▶ _Activity_
Pictures do not belong in the copy, so please give every entry below again exactly.

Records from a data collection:
*-*-*

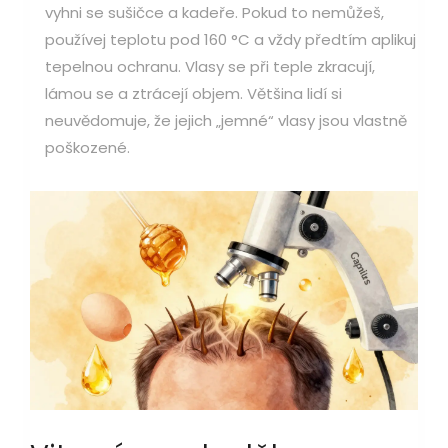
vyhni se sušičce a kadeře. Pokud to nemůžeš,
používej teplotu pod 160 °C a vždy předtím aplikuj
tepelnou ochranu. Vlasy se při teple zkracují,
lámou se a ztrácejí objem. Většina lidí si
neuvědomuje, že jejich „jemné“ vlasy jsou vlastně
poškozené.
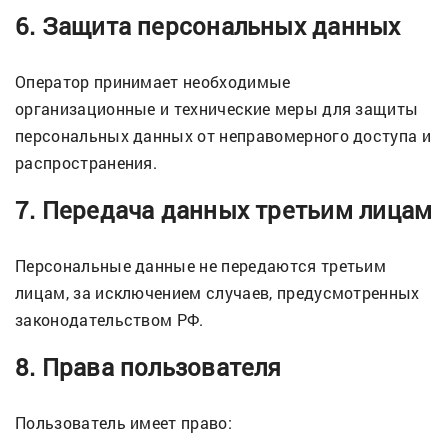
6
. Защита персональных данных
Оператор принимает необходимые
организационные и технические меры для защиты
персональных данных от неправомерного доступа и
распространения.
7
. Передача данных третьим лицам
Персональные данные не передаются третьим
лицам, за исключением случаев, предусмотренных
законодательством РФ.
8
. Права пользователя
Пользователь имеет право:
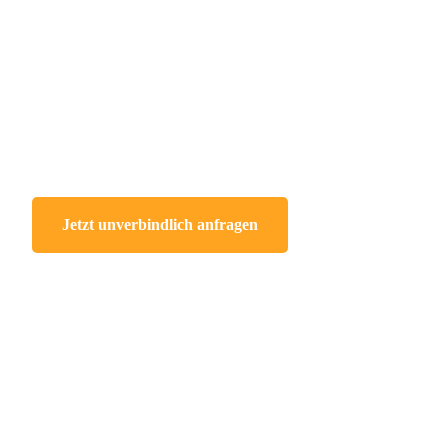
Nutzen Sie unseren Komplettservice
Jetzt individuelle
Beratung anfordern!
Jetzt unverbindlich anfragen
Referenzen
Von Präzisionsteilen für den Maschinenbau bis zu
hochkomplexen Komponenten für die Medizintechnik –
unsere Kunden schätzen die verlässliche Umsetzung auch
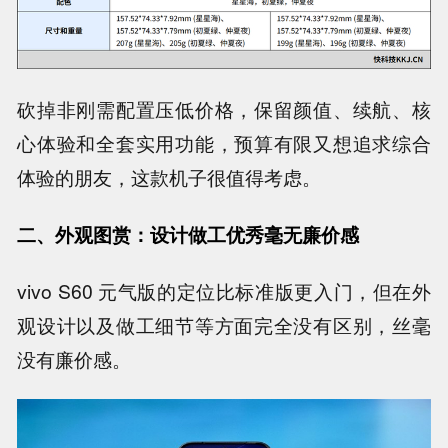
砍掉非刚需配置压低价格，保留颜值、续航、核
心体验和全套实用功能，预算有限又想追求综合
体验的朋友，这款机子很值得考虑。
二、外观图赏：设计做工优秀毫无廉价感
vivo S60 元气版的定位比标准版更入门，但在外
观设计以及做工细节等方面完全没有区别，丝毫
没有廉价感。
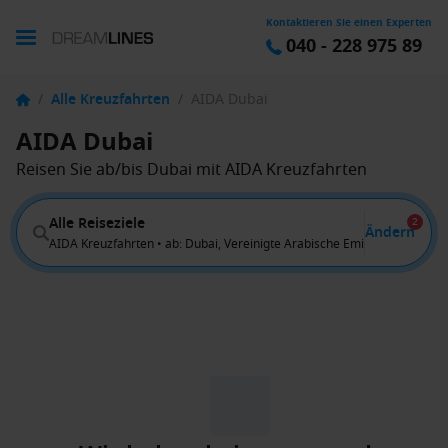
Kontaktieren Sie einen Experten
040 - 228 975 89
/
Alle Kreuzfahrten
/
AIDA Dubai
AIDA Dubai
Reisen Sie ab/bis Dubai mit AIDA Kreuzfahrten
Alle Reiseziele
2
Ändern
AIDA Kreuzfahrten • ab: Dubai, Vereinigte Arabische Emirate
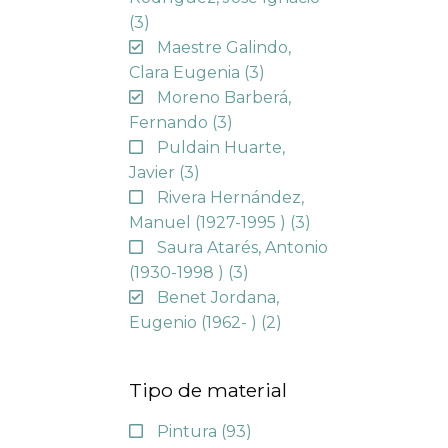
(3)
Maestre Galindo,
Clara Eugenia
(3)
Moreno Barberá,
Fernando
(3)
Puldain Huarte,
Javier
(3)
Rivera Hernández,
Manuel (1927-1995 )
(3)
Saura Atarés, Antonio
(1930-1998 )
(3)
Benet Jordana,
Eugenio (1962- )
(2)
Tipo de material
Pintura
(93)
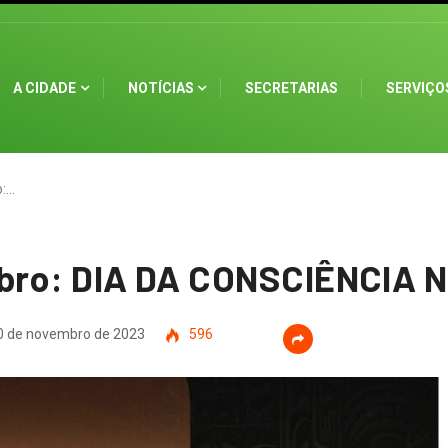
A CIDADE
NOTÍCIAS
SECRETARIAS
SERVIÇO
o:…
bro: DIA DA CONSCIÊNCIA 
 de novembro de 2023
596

*-*-*

▶ _Response box_
vyhni se sušičce a kadeře. Pokud to nemůžeš,
používej teplotu pod 160 °C a vždy předtím aplikuj
tepelnou ochranu. Vlasy se při teple zkracují,
lámou se a ztrácejí objem. Většina lidí si
neuvědomuje, že jejich „jemné“ vlasy jsou vlastně
poškozené.
6
. Защита персональных данных
Оператор принимает необходимые
организационные и технические меры для защиты
персональных данных от неправомерного доступа и
распространения.
7
. Передача данных третьим лицам
Персональные данные не передаются третьим
лицам, за исключением случаев, предусмотренных
законодательством РФ.
8
. Права пользователя
Пользователь имеет право:
Nutzen Sie unseren Komplettservice
Jetzt individuelle
Beratung anfordern!
Jetzt unverbindlich anfragen
Referenzen
Von Präzisionsteilen für den Maschinenbau bis zu
hochkomplexen Komponenten für die Medizintechnik –
unsere Kunden schätzen die verlässliche Umsetzung auch
砍掉非刚需配置压低价格，保留颜值、续航、核
心体验和全套实用功能，预算有限又想追求综合
体验的朋友，这款机子很值得考虑。
二、外观图赏：设计做工优秀毫无廉价感
vivo S60 元气版的定位比标准版更入门，但在外
观设计以及做工细节等方面完全没有区别，丝毫
没有廉价感。
Kontaktieren Sie einen Experten
040 - 228 975 89
/
Alle Kreuzfahrten
/
AIDA Dubai
AIDA Dubai
Reisen Sie ab/bis Dubai mit AIDA Kreuzfahrten
Alle Reiseziele
2
Ändern
AIDA Kreuzfahrten • ab: Dubai, Vereinigte Arabische Emirate
(3)
Maestre Galindo,
Clara Eugenia
(3)
Moreno Barberá,
Fernando
(3)
Puldain Huarte,
Javier
(3)
Rivera Hernández,
Manuel (1927-1995 )
(3)
Saura Atarés, Antonio
(1930-1998 )
(3)
Benet Jordana,
Eugenio (1962- )
(2)
Tipo de material
Pintura
(93)
A CIDADE
NOTÍCIAS
SECRETARIAS
SERVIÇO
o:…
bro: DIA DA CONSCIÊNCIA 
 de novembro de 2023
596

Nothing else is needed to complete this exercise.